FERMI does not confirm the rise in positron fraction with energy...:(

Today I saw a paper by W. de Boer titled "Indirect Dark Matter Searches in the Light of ATIC, FERMI, EGRET and PAMELA" (http://arxiv.org/abs/0910.2601). It is related to the Invited talk at SUSY09, the 17th International Conference on Supersymmetry and the Unification of Fundamental Interactions, Boston, 2009. The author gives a good comparison between the results from various experiments related to cosmic ray positron excess. I must say after looking at the FERMI results in this paper I am not that much enthusiastic about working on the dark matter interpretation of positron excess as I was when I first saw PAMELA results. The basic difference between latest FERMI data is that it does not confirm the peak in positron fraction at several hundreds GeV. The FERMI spectrum is more or less flat. The plot shown in the paper is as follows

The author has mentioned all the attempts so far for the positron excess explanation and commented that all the explanations seem correct and nobody can rule out any one of them. He has considered contribution of all such effects in the paper. I was particularly interested in dark matter interpretation of this excess which was quite interesting as well as challenging, since you need to make your particle physics model such that the proposed dark matter candidate unlike neutralinos annihilate primarily into leptons and not hadrons. Anyway as the author says we should wait for the future FERMI data which might focus more on possible dark matter link.

Positron excess in cosmic rays is not being possible to explain with existing numerial packages...:(

I was looking for numerical packages available for calculating dark matter relic density like micrOMEGA, DarkSUSY etc. It seems to me that these packages won't be useful for calculating positron fraction which can fit with the observed PAMELA, FERMI data.
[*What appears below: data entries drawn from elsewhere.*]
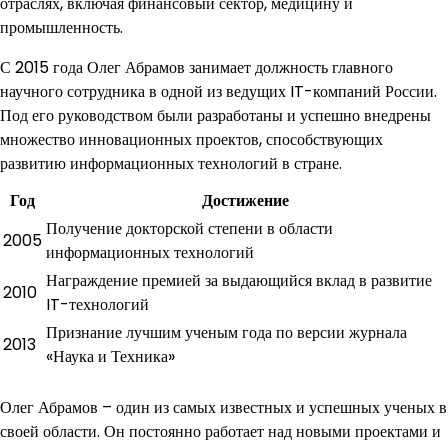
отраслях, включая финансовый сектор, медицину и
промышленность.
С 2015 года Олег Абрамов занимает должность главного
научного сотрудника в одной из ведущих IT-компаний России.
Под его руководством были разработаны и успешно внедрены
множество инновационных проектов, способствующих
развитию информационных технологий в стране.
Год
Достижение
Получение докторской степени в области
2005
информационных технологий
Награждение премией за выдающийся вклад в развитие
2010
IT-технологий
Признание лучшим ученым года по версии журнала
2013
«Наука и Техника»
Олег Абрамов – один из самых известных и успешных ученых в
своей области. Он постоянно работает над новыми проектами и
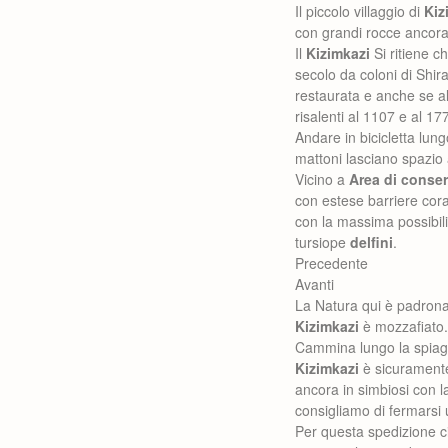
Il piccolo villaggio di
Kiz
con grandi rocce ancora 
Il
Kizimkazi
Si ritiene c
secolo da coloni di Shir
restaurata e anche se al
risalenti al 1107 e al 17
Andare in bicicletta lung
mattoni lasciano spazio 
Vicino a
Area di conse
con estese barriere cora
con la massima possibili
tursiope
delfini
.
Precedente
Avanti
La Natura qui è padrona! 
Kizimkazi
è mozzafiato.
Cammina lungo la spiagg
Kizimkazi
è sicurament
ancora in simbiosi con la
consigliamo di fermarsi u
Per questa spedizione c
One main reason is that the cross section of dark matter annihilation should be very high (than allowed from the thermal dark matter relic density argument). We need a boost of the order of ~100 so as to fit the positron excess with the observed data. Thus having a particle physics model where the proposed dark matter particle annihilates only to leptons in the tree level is not enough, we also need to look for some boost factor. I don't think the existing packages include such boost factor at all. What I am thinking of doing is that calculate the relic density (approximate) from the standard formula, find out the cross section of dark matter annihilation to all possible particles at tree level and then find out the positron fraction coming from it including the boost factor. I have no idea whether this approach will be good or not but have no other option than to do it.

Its surprising to see PAMELA data explanation within the framework of NMSSM...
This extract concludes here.